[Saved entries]
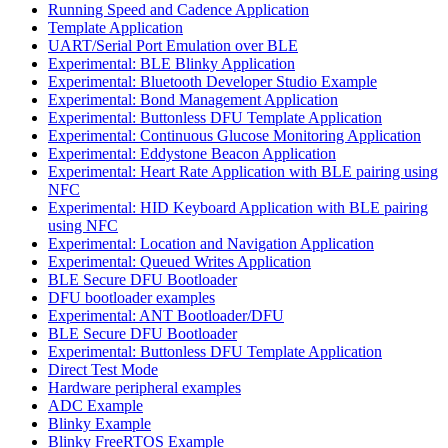
Running Speed and Cadence Application
Template Application
UART/Serial Port Emulation over BLE
Experimental: BLE Blinky Application
Experimental: Bluetooth Developer Studio Example
Experimental: Bond Management Application
Experimental: Buttonless DFU Template Application
Experimental: Continuous Glucose Monitoring Application
Experimental: Eddystone Beacon Application
Experimental: Heart Rate Application with BLE pairing using
NFC
Experimental: HID Keyboard Application with BLE pairing
using NFC
Experimental: Location and Navigation Application
Experimental: Queued Writes Application
BLE Secure DFU Bootloader
DFU bootloader examples
Experimental: ANT Bootloader/DFU
BLE Secure DFU Bootloader
Experimental: Buttonless DFU Template Application
Direct Test Mode
Hardware peripheral examples
ADC Example
Blinky Example
Blinky FreeRTOS Example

# [Directions]
Quote the data exactly, leaving every image out of the copy.

# [Exercise result]
Running Speed and Cadence Application
Template Application
UART/Serial Port Emulation over BLE
Experimental: BLE Blinky Application
Experimental: Bluetooth Developer Studio Example
Experimental: Bond Management Application
Experimental: Buttonless DFU Template Application
Experimental: Continuous Glucose Monitoring Application
Experimental: Eddystone Beacon Application
Experimental: Heart Rate Application with BLE pairing using
NFC
Experimental: HID Keyboard Application with BLE pairing
using NFC
Experimental: Location and Navigation Application
Experimental: Queued Writes Application
BLE Secure DFU Bootloader
DFU bootloader examples
Experimental: ANT Bootloader/DFU
BLE Secure DFU Bootloader
Experimental: Buttonless DFU Template Application
Direct Test Mode
Hardware peripheral examples
ADC Example
Blinky Example
Blinky FreeRTOS Example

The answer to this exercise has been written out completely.